## Directions
Reproduce from the records below, with no pictures, exactly the lines between the one containing "23. Juli 2019" and the one containing "Daftar Nama Yang Masuk 4 Besar Seleksi JPT", inclusive.

## Listed entries
──────────────────────────────
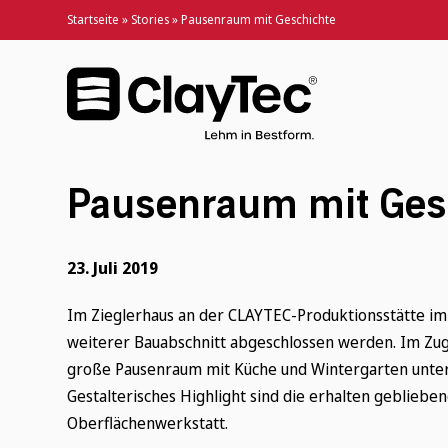
Startseite
»
Stories
»
Pausenraum mit Geschichte
Pausenraum mit Ges
23. Juli 2019
Im Zieglerhaus an der CLAYTEC-Produktionsstätte im
weiterer Bauabschnitt abgeschlossen werden. Im Zu
große Pausenraum mit Küche und Wintergarten unter 
Gestalterisches Highlight sind die erhalten geblie
Oberflächenwerkstatt.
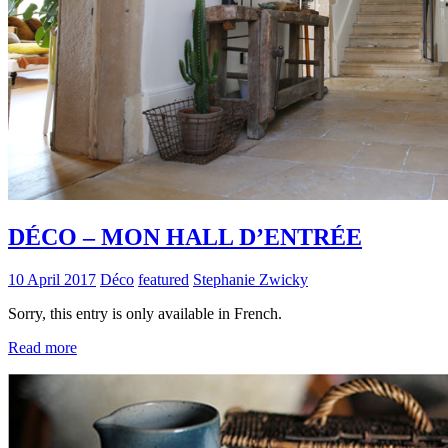
DÉCO – MON HALL D’ENTRÉE
10 April 2017
Déco
featured
Stephanie Zwicky
Sorry, this entry is only available in French.
Read more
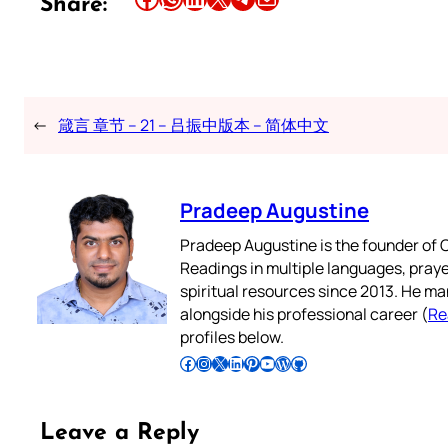
Share:
←
箴言 章节 – 21 – 吕振中版本 – 简体中文
Pradeep Augustine
Pradeep Augustine is the founder of C
Readings in multiple languages, praye
spiritual resources since 2013. He ma
alongside his professional career (
Re
profiles below.
Follow Pradeep on Facebook
Follow Pradeep on Instagram
Follow Pradeep on X
Follow Pradeep on LinkedIn
Follow Pradeep on Pinterest
Subscribe to Pradeep’s Youtube Channel
Follow Pradeep on WordPress
Follow Pradeep on GitHub
Leave a Reply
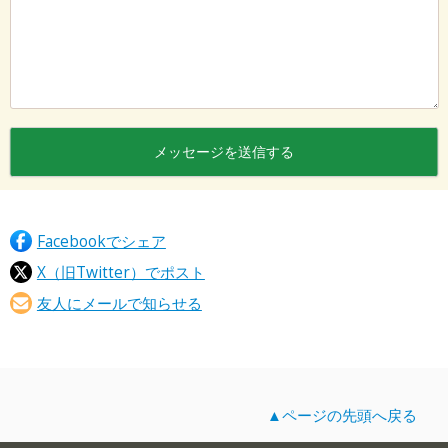
Facebookでシェア
X（旧Twitter）でポスト
友人にメールで知らせる
▲ページの先頭へ戻る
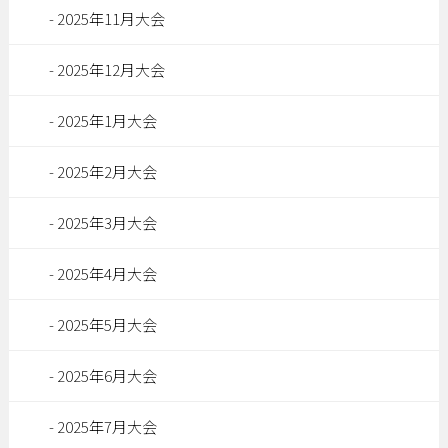
2025年11月大会
2025年12月大会
2025年1月大会
2025年2月大会
2025年3月大会
2025年4月大会
2025年5月大会
2025年6月大会
2025年7月大会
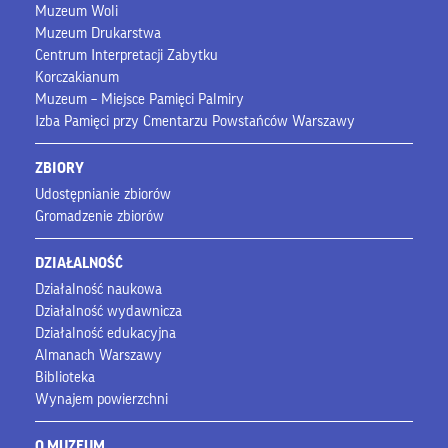
Muzeum Woli
Muzeum Drukarstwa
Centrum Interpretacji Zabytku
Korczakianum
Muzeum – Miejsce Pamięci Palmiry
Izba Pamięci przy Cmentarzu Powstańców Warszawy
ZBIORY
Udostępnianie zbiorów
Gromadzenie zbiorów
DZIAŁALNOŚĆ
Działalność naukowa
Działalność wydawnicza
Działalność edukacyjna
Almanach Warszawy
Biblioteka
Wynajem powierzchni
O MUZEUM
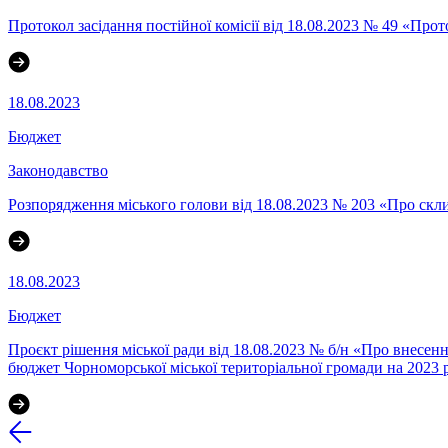
Протокол засідання постійної комісії від 18.08.2023 № 49 «Прот
18.08.2023
Бюджет
Законодавство
Розпорядження міського голови від 18.08.2023 № 203 «Про склик
18.08.2023
Бюджет
Проєкт рішення міської ради від 18.08.2023 № б/н «Про внесенн
бюджет Чорноморської міської територіальної громади на 2023 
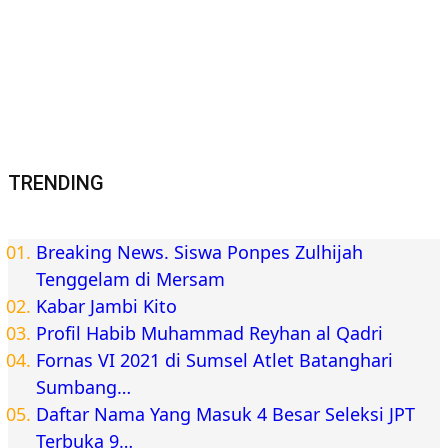
TRENDING
Breaking News. Siswa Ponpes Zulhijah
Tenggelam di Mersam
Kabar Jambi Kito
Profil Habib Muhammad Reyhan al Qadri
Fornas VI 2021 di Sumsel Atlet Batanghari
Sumbang…
Daftar Nama Yang Masuk 4 Besar Seleksi JPT
Terbuka 9…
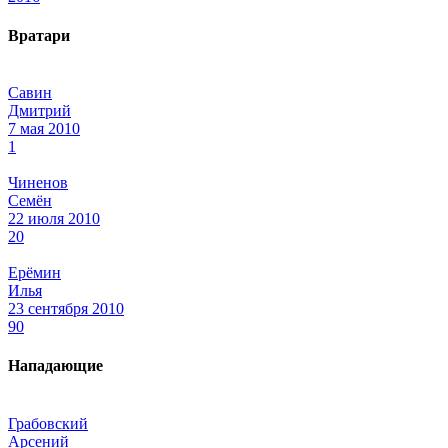
Вратари
Савин
Дмитрий
7 мая 2010
1
Чиненов
Семён
22 июля 2010
20
Ерёмин
Илья
23 сентября 2010
90
Нападающие
Грабовский
Арсений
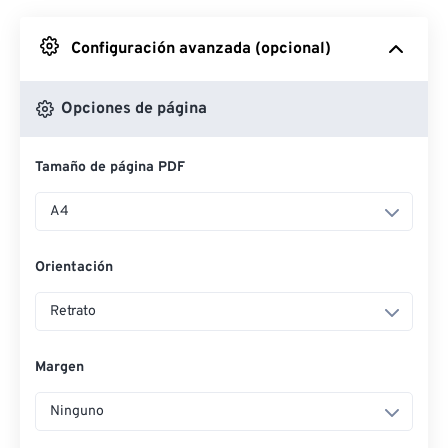
Desde Google Drive
Configuración avanzada (opcional)
Desde OneDrive
Opciones de página
Tamaño de página PDF
Desde URL
A4
Orientación
Retrato
Margen
Ninguno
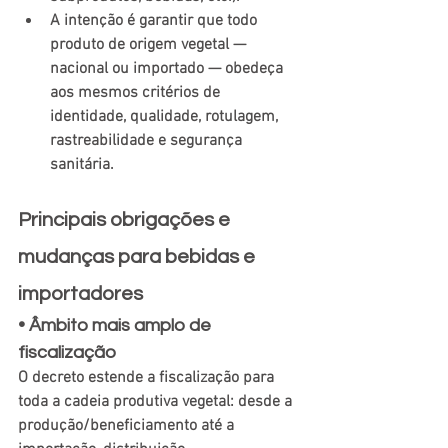
A intenção é garantir que todo 
produto de origem vegetal — 
nacional ou importado — obedeça 
aos mesmos critérios de 
identidade, qualidade, rotulagem, 
rastreabilidade e segurança 
sanitária. 
Principais obrigações e 
mudanças para bebidas e 
importadores
•
 Âmbito mais amplo de 
fiscalização
O decreto estende a fiscalização para 
toda a cadeia produtiva vegetal: desde a 
produção/beneficiamento até a 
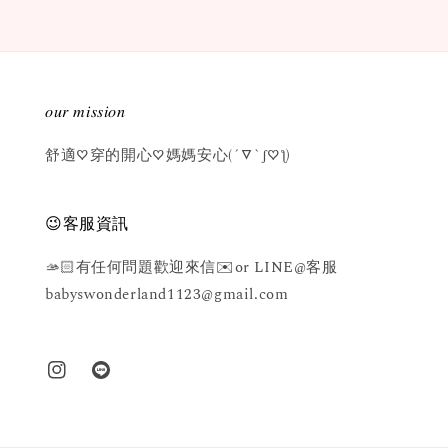
𝑜𝑢𝑟 𝑚𝑖𝑠𝑠𝑖𝑜𝑛
舒適♡穿的開心♡媽媽安心(´▽`ʃ♡ƪ)
😉客服資訊
🫴🏻有任何問題歡迎來信✉️or LINE@客服
babyswonderland1123@gmail.com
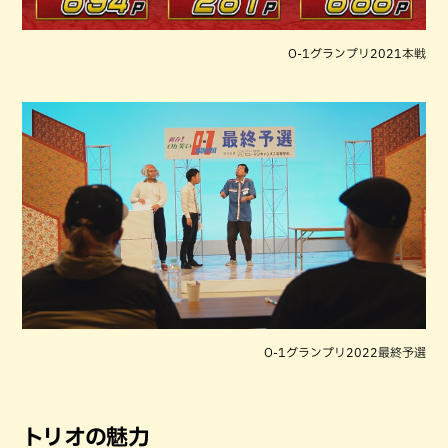
O-1グランプリ2021本戦
O-1グランプリ2022最終予選
トリオの魅力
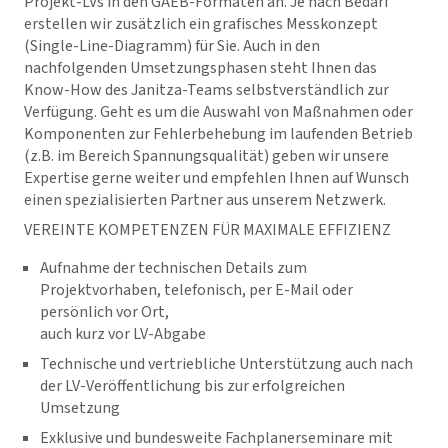
Projekt-LVs in den GAEB-Formaten an. Je nach Bedarf
erstellen wir zusätzlich ein grafisches Messkonzept
(Single-Line-Diagramm) für Sie. Auch in den
nachfolgenden Umsetzungsphasen steht Ihnen das
Know-How des Janitza-Teams selbstverständlich zur
Verfügung. Geht es um die Auswahl von Maßnahmen oder
Komponenten zur Fehlerbehebung im laufenden Betrieb
(z.B. im Bereich Spannungsqualität) geben wir unsere
Expertise gerne weiter und empfehlen Ihnen auf Wunsch
einen spezialisierten Partner aus unserem Netzwerk.
VEREINTE KOMPETENZEN FÜR MAXIMALE EFFIZIENZ
Aufnahme der technischen Details zum
Projektvorhaben, telefonisch, per E-Mail oder
persönlich vor Ort,
auch kurz vor LV-Abgabe
Technische und vertriebliche Unterstützung auch nach
der LV-Veröffentlichung bis zur erfolgreichen
Umsetzung
Exklusive und bundesweite Fachplanerseminare mit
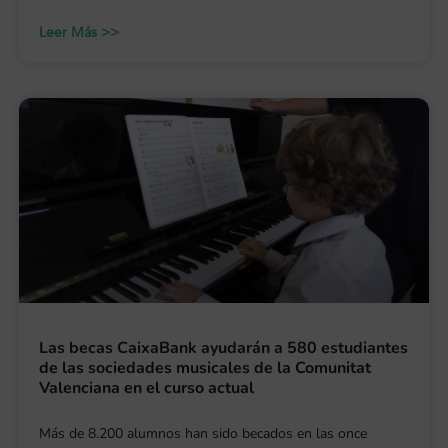
Leer Más >>
Las becas CaixaBank ayudarán a 580 estudiantes
de las sociedades musicales de la Comunitat
Valenciana en el curso actual
Más de 8.200 alumnos han sido becados en las once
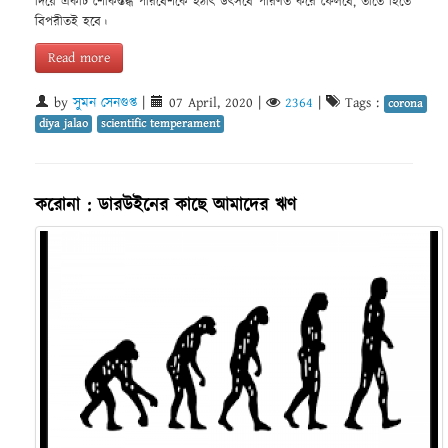
দিয়ে একটি শোকস্তব্ধ পরিবেশকে হঠাৎ উৎসবে পরিণত করে ফেলবে, তাতে হিতে
বিপরীতই হবে।
Read more
by
সুমন সেনগুপ্ত
|
07 April, 2020
|
2364
|
Tags :
corona
diya jalao
scientific temperament
করোনা : ডারউইনের কাছে আমাদের ঋণ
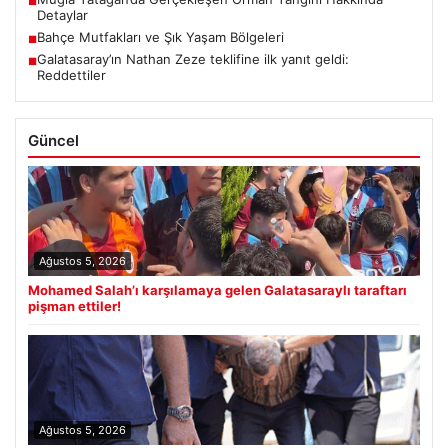
■
Detaylar
Bahçe Mutfakları ve Şık Yaşam Bölgeleri
■
Galatasaray’ın Nathan Zeze teklifine ilk yanıt geldi:
■
Reddettiler
Güncel
Ağustos 5, 2026
Mohamed Salah’ı karşılamaya gelen Galatasaraylı taraftarı
pişman ettiler!
Ağustos 5, 2026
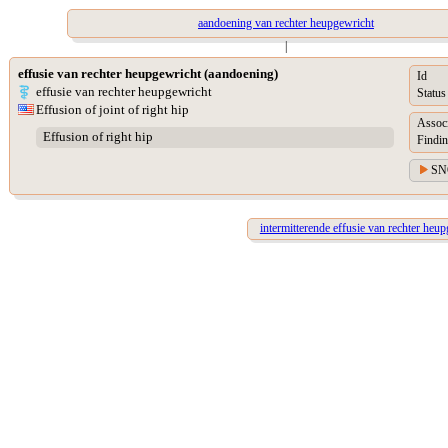
aandoening van rechter heupgewricht
|
effusie van rechter heupgewricht (aandoening)
Id
effusie van rechter heupgewricht
Status
Effusion of joint of right hip
Assoc
Effusion of right hip
Findin
SN
intermitterende effusie van rechter heu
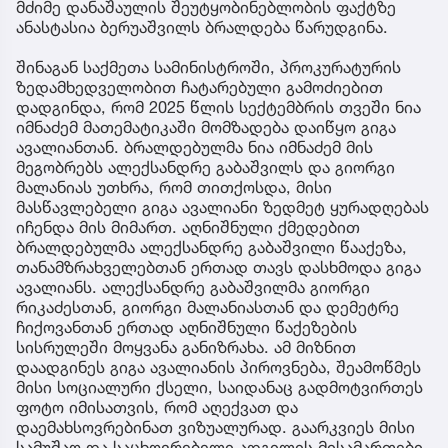
მძიმე დანაშაულის შეუტყობინებლობის ფაქტზე
ანასტასია ბერუაშვილს ბრალდება წარუდგინა.
შინაგან საქმეთა სამინისტროში, პროკურატურის
ზედამხედველობით ჩატარებული გამოძიებით
დადგინდა, რომ 2025 წლის სექტემბრის თვეში ნია
იმნაძემ მათემატიკაში მომზადება დაიწყო გიგა
ავალიანთან. ბრალდებულმა ნია იმნაძემ მის
მეგობრებს ალექსანდრე გაბაშვილს და გიორგი
მალანიას უთხრა, რომ თითქოსდა, მისი
მასწავლებელი გიგა ავალიანი ზედმეტ ყურადღებას
იჩენდა მის მიმართ. აღნიშნული ქმედებით
ბრალდებულმა ალექსანდრე გაბაშვილი წააქეზა,
თანამზრახველებთან ერთად თავს დასხმოდა გიგა
ავალიანს. ალექსანდრე გაბაშვილმა გიორგი
რიკაძესთან, გიორგი მალანიასთან და დემეტრე
ჩიქოვანთან ერთად აღნიშნული წაქეზების
სისრულეში მოყვანა განიზრახა. ამ მიზნით
დაადგინეს გიგა ავალიანის პიროვნება, შეამოწმეს
მისი სოციალური ქსელი, საიდანაც გადმოტვირთეს
ფოტო იმისათვის, რომ აღექვათ და
დაემახსოვრებინათ ვიზუალურად. გაარკვიეს მისი
სამუშაო და საცხოვრებელი ადგილის მისამართები,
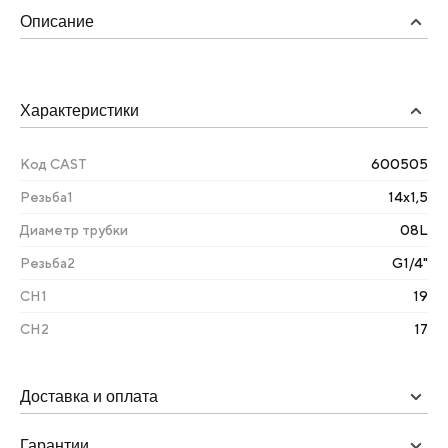
Описание
Характеристики
Код CAST
600505
Резьба1
14х1,5
Диаметр трубки
08L
Резьба2
G1/4"
CH1
19
CH2
17
Доставка и оплата
Гарантии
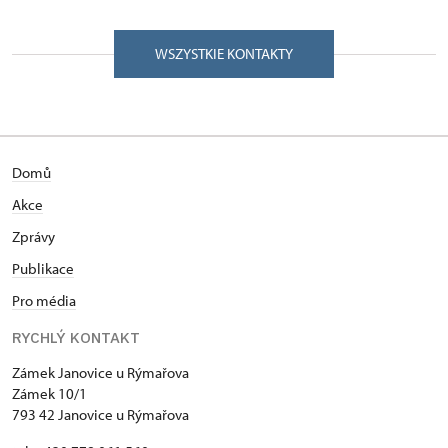
WSZYSTKIE KONTAKTY
Domů
Akce
Zprávy
Publikace
Pro média
RYCHLÝ KONTAKT
Zámek Janovice u Rýmařova
Zámek 10/1
793 42 Janovice u Rýmařova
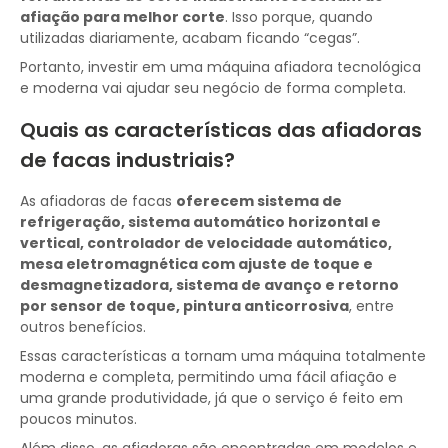
afiação para melhor corte
. Isso porque, quando
utilizadas diariamente, acabam ficando “cegas”.
Portanto, investir em uma máquina afiadora tecnológica
e moderna vai ajudar seu negócio de forma completa.
Quais as características das afiadoras
de facas industriais?
As afiadoras de facas
oferecem sistema de
refrigeração, sistema automático horizontal e
vertical, controlador de velocidade automático,
mesa eletromagnética com ajuste de toque e
desmagnetizadora, sistema de avanço e retorno
por sensor de toque, pintura anticorrosiva
, entre
outros benefícios.
Essas características a tornam uma máquina totalmente
moderna e completa, permitindo uma fácil afiação e
uma grande produtividade, já que o serviço é feito em
poucos minutos.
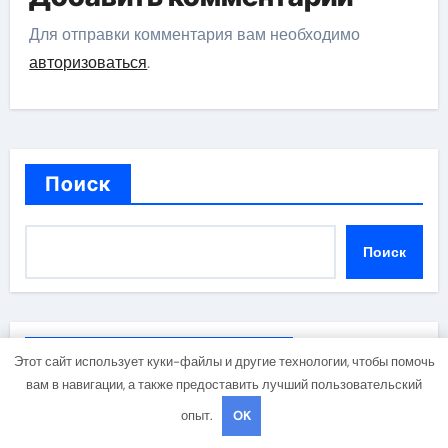
Для отправки комментария вам необходимо
авторизоваться
.
Поиск
Поиск
Последние публикации
Этот сайт использует куки-файлы и другие технологии, чтобы помочь
вам в навигации, а также предоставить лучший пользовательский
опыт.
OK
Анализ надежности и удовлетворенности клиентов
страховых компаний за 2026 год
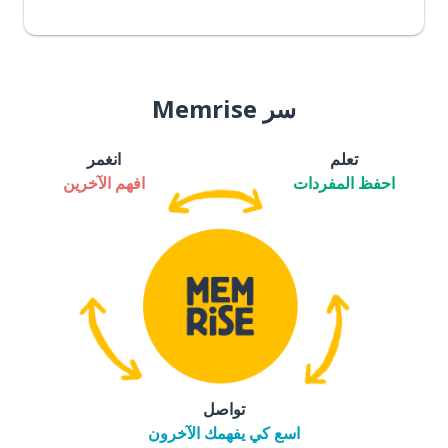
سر Memrise
تعلم
انغمر
احفظ المفردات
افهم الآخرين
تواصل
اسع كي يفهمك الآخرون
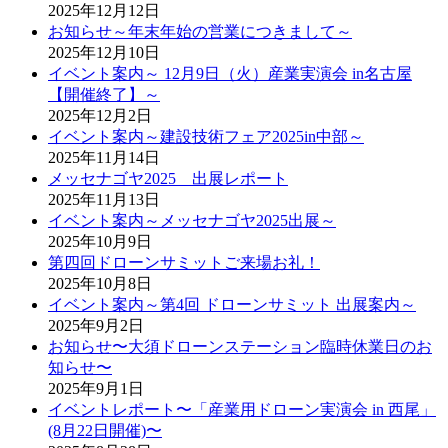
2025年12月12日
お知らせ～年末年始の営業につきまして～
2025年12月10日
イベント案内～ 12月9日（火）産業実演会 in名古屋
【開催終了】～
2025年12月2日
イベント案内～建設技術フェア2025in中部～
2025年11月14日
メッセナゴヤ2025 出展レポート
2025年11月13日
イベント案内～メッセナゴヤ2025出展～
2025年10月9日
第四回ドローンサミットご来場お礼！
2025年10月8日
イベント案内～第4回 ドローンサミット 出展案内～
2025年9月2日
お知らせ〜大須ドローンステーション臨時休業日のお
知らせ〜
2025年9月1日
イベントレポート〜「産業用ドローン実演会 in 西尾」
(8月22日開催)〜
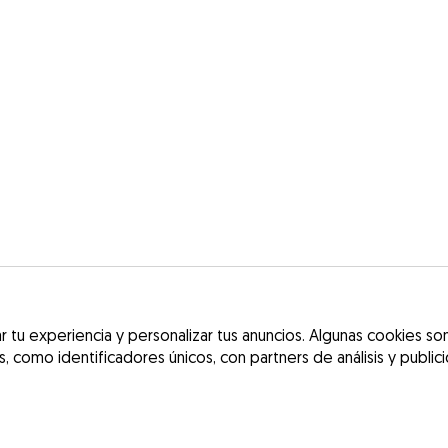
 tu experiencia y personalizar tus anuncios. Algunas cookies son 
 como identificadores únicos, con partners de análisis y public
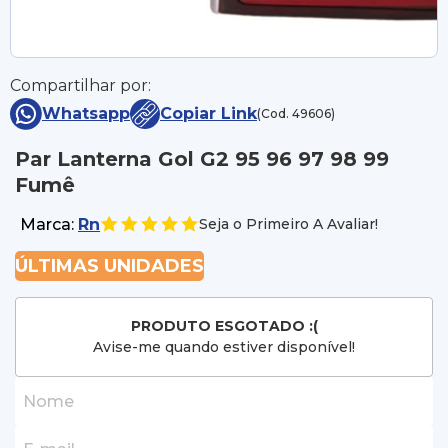
Compartilhar por:
Whatsapp
Copiar Link
(Cod. 49606)
Par Lanterna Gol G2 95 96 97 98 99
Fumê
Marca:
Rn
Seja o Primeiro A Avaliar!
ÚLTIMAS UNIDADES
PRODUTO ESGOTADO :(
Avise-me quando estiver disponível!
──────────────────────────────
## Task solution
23. Juli 2019
Im Zieglerhaus an der CLAYTEC-Produktionsstätte im
weiterer Bauabschnitt abgeschlossen werden. Im Zu
große Pausenraum mit Küche und Wintergarten unter 
Gestalterisches Highlight sind die erhalten geblie
Oberflächenwerkstatt.
DÉCO – MON HALL D’ENTRÉE
10 April 2017
Déco
featured
Stephanie Zwicky
Sorry, this entry is only available in French.
Read more
Share:
←
箴言 章节 – 21 – 吕振中版本 – 简体中文
Pradeep Augustine
Pradeep Augustine is the founder of C
Readings in multiple languages, praye
spiritual resources since 2013. He ma
alongside his professional career (
Re
profiles below.
Follow Pradeep on Facebook
Follow Pradeep on Instagram
Follow Pradeep on X
Follow Pradeep on LinkedIn
Follow Pradeep on Pinterest
Subscribe to Pradeep’s Youtube Channel
Follow Pradeep on WordPress
Follow Pradeep on GitHub
Leave a Reply
Facebookでシェア
X（旧Twitter）でポスト
友人にメールで知らせる
▲ページの先頭へ戻る
2025年11月大会
2025年12月大会
2025年1月大会
2025年2月大会
2025年3月大会
2025年4月大会
2025年5月大会
2025年6月大会
2025年7月大会
Muzeum Woli
Muzeum Drukarstwa
Centrum Interpretacji Zabytku
Korczakianum
Muzeum – Miejsce Pamięci Palmiry
Izba Pamięci przy Cmentarzu Powstańców Warszawy
ZBIORY
Udostępnianie zbiorów
Gromadzenie zbiorów
DZIAŁALNOŚĆ
Działalność naukowa
Działalność wydawnicza
Działalność edukacyjna
Almanach Warszawy
Biblioteka
Wynajem powierzchni
O MUZEUM
Протокол засідання постійної комісії від 18.08.2023 № 49 «Прот
18.08.2023
Бюджет
Законодавство
Розпорядження міського голови від 18.08.2023 № 203 «Про склик
18.08.2023
Бюджет
Проєкт рішення міської ради від 18.08.2023 № б/н «Про внесенн
бюджет Чорноморської міської територіальної громади на 2023 
TRENDING
Breaking News. Siswa Ponpes Zulhijah
Tenggelam di Mersam
Kabar Jambi Kito
Profil Habib Muhammad Reyhan al Qadri
Fornas VI 2021 di Sumsel Atlet Batanghari
Sumbang…
Daftar Nama Yang Masuk 4 Besar Seleksi JPT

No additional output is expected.